My data suggests that everyday actions like sitting on the ground in groups, gathering 'bush tucker' or cooking on a fire are politicised by Aboriginal relocation onto contested land and the hostility of city authorities. Alternatively, the interest of other residents in the town draws attention to everyday practices which are seen as unusual in the city environment, like spearing fish or weaving a pandanus-leaf basket. Inviting the media or activists to urban ceremonies like the burning of Gojok's possessions at Lee Point after his death (Plate 2) and the raising of an Aboriginal flag at Fish Camp (Plate 14) added a public and political dimension to these rituals. Other more private, and larger, cultural gatherings of fringe dwellers for mortuary ceremonies in Darwin (Plate 13; AAPA 1996; Day 1997a) do not usually make an explicit political statement.

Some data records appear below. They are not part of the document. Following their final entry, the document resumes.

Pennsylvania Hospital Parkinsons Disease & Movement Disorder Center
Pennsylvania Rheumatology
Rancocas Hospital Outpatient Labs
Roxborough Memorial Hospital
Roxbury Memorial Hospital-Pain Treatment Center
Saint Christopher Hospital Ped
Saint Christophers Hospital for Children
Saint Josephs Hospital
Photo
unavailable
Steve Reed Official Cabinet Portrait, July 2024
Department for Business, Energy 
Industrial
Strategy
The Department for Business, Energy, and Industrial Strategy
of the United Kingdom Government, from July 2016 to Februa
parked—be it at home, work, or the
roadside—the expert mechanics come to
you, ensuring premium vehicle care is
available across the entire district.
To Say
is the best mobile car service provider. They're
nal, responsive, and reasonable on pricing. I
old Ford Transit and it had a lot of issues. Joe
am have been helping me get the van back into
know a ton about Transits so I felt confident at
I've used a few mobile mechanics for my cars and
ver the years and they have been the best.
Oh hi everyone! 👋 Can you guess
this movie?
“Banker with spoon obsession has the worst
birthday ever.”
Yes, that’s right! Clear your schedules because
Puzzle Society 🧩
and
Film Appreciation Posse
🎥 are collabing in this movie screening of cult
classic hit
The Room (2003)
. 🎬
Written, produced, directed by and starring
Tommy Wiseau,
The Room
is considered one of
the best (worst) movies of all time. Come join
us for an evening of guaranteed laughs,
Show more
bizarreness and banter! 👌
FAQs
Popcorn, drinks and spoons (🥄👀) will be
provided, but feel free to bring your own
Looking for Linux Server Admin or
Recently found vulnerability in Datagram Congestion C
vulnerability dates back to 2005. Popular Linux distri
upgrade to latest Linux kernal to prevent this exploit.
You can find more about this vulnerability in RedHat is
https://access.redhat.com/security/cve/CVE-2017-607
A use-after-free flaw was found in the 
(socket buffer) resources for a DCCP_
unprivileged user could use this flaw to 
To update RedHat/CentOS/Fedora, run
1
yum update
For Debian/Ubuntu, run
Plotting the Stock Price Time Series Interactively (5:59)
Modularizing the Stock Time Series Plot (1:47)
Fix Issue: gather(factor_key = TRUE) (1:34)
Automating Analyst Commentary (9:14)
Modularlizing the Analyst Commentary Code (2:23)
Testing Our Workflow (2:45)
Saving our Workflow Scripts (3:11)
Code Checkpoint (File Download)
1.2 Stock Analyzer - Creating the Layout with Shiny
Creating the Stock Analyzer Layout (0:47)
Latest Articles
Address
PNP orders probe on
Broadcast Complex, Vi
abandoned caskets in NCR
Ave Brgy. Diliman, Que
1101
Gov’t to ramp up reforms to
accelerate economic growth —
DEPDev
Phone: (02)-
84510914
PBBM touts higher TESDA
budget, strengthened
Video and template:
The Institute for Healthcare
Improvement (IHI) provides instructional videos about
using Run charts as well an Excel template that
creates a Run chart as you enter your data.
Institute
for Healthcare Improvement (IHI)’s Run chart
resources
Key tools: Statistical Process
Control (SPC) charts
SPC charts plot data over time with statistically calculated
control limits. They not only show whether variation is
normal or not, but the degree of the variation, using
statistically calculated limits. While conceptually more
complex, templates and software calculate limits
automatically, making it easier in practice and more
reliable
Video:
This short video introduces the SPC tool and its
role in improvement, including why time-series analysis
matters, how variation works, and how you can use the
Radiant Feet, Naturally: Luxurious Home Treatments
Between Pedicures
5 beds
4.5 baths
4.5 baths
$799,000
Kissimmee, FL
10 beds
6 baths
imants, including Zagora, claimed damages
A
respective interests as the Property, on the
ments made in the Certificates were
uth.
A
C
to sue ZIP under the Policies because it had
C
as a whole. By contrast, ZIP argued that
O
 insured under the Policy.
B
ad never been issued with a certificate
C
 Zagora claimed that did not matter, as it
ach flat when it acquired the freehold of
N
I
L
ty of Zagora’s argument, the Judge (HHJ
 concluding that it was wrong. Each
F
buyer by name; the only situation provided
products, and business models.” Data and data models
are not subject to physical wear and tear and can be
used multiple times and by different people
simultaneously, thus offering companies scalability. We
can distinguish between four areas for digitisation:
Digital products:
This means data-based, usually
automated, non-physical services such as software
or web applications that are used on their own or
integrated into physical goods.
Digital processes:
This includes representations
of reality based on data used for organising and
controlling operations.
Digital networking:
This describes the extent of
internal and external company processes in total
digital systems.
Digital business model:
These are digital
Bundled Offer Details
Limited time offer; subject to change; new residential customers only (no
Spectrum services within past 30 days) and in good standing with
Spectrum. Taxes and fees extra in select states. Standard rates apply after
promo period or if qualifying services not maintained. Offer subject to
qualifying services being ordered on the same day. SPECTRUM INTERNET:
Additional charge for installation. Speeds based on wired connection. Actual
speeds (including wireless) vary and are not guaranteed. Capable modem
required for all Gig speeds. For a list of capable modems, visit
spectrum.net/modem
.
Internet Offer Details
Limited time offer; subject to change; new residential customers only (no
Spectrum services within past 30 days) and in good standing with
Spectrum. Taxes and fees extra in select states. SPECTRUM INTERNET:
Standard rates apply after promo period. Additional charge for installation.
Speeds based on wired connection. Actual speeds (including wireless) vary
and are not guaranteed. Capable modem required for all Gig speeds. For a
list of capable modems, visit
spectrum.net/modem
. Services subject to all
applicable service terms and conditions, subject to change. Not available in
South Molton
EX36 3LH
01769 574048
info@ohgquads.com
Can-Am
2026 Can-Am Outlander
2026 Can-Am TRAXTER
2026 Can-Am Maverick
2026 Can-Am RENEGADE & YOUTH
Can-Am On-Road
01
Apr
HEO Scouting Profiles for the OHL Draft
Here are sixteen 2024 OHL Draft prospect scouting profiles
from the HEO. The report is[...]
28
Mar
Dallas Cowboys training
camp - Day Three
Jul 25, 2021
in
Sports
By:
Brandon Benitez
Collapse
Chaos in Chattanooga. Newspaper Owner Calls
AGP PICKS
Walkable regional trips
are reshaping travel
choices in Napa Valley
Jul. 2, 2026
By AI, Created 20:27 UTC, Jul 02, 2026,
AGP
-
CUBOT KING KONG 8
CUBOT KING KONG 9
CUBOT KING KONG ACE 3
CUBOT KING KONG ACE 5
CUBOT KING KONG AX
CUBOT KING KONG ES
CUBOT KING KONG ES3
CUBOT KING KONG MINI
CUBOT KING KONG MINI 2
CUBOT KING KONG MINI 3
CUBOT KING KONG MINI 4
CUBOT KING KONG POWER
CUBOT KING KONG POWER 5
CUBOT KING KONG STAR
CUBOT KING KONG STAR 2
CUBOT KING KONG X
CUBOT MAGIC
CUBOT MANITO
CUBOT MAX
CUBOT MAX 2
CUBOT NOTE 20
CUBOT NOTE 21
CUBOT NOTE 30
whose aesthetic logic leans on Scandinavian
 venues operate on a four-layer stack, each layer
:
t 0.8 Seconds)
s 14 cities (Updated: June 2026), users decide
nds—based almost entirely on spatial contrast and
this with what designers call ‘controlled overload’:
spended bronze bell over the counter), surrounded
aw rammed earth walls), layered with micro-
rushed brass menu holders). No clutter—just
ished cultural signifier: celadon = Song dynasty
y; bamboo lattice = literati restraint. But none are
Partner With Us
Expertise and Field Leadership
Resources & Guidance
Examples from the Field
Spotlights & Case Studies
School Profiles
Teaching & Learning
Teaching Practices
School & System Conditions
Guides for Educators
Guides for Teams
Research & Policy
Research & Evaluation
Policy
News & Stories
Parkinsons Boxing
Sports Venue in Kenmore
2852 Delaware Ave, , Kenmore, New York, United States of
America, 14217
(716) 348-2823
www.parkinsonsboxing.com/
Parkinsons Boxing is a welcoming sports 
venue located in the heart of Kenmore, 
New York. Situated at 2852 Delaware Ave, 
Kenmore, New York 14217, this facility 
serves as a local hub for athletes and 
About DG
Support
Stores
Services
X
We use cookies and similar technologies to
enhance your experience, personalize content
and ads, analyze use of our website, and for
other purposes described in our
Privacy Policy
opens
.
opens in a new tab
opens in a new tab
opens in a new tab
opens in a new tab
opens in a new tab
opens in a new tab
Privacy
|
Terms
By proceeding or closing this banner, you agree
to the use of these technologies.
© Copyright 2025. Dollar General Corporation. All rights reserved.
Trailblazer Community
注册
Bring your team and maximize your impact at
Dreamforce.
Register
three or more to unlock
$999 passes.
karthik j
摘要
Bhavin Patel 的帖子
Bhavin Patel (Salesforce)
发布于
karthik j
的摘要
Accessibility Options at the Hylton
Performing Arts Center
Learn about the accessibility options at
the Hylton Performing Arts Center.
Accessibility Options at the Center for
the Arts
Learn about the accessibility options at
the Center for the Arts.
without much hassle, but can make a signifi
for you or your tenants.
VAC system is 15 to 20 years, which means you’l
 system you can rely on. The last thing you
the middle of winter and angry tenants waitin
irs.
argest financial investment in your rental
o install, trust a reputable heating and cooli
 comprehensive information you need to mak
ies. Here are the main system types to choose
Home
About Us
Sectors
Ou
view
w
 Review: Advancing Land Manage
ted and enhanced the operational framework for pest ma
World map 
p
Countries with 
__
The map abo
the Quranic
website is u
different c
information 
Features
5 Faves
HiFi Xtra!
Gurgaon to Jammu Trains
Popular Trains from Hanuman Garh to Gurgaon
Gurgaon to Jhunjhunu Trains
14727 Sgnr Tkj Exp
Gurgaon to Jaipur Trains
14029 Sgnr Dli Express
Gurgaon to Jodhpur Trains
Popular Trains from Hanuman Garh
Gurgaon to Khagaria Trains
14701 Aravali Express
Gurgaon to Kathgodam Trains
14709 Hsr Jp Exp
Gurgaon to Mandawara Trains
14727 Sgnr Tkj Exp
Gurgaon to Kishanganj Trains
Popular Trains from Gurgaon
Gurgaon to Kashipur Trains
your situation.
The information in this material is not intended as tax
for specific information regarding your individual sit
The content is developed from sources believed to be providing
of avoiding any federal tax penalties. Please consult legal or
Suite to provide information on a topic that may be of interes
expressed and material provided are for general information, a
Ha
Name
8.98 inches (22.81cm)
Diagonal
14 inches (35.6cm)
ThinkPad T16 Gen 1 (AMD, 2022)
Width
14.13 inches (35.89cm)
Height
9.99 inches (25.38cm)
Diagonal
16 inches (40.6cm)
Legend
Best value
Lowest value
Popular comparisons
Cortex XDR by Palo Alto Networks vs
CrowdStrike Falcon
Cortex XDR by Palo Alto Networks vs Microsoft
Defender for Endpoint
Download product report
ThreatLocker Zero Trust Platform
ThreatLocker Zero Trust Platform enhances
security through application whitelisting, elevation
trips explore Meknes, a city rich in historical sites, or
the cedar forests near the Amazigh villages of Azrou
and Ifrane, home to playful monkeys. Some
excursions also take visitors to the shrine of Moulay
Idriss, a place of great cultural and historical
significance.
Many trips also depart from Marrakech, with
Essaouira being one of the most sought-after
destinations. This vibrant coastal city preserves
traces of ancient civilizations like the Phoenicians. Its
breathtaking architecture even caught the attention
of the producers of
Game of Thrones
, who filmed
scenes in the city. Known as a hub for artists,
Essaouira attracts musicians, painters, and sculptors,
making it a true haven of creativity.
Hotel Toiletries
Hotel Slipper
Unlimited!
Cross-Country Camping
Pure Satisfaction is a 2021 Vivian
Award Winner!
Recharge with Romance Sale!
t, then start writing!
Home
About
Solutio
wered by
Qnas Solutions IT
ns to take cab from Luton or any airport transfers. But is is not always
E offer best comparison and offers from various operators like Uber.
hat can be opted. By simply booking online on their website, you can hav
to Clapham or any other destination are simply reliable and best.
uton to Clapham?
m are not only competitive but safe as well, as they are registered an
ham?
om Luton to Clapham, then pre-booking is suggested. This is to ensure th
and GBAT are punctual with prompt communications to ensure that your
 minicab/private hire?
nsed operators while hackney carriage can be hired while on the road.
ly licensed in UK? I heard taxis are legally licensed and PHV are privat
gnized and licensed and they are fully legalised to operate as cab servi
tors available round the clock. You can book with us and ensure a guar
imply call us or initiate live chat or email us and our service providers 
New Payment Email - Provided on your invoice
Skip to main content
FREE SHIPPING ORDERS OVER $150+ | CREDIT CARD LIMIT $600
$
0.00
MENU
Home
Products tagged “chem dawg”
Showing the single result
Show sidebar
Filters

However, in my experience, non-Aboriginal people who are privileged to attend the combined rituals held in urban bush clearings or town camps to smoke and wash associates of the deceased are impressed with the strength and continuity of Aboriginal rituals in the face of public and government hostility to the Aboriginal presence.

When Sansom (1988a:152) criticises Rowley (1972a, 1972b, 1972c) and states that '[Aboriginal intransigence] is rooted not in rebellion but in the resilience of cultural practice', he suggests that the fringe dwellers maintain their domain on the outskirts of Darwin by conducting all their affairs in a uniquely, though changed, Aboriginal way. I have suggested that the cultural continuities which Sansom describes owe much to the cattle station backgrounds of most of his informants. I have also maintained that fringe dwellers order their society by selective Aboriginal customary ways, including traditional language, beliefs and social roles. Although I suggest that these practices are more influential in the camps where I conducted my fieldwork, these forms are not necessarily dichotomous to the 'fluidity' of Aboriginal social organisation which Sansom's processual analysis suggests is typical in northern Australia. For this reason, I have argued that Sutton's model of classic Aboriginal social structure has been disadvantageous to the fringe dwellers.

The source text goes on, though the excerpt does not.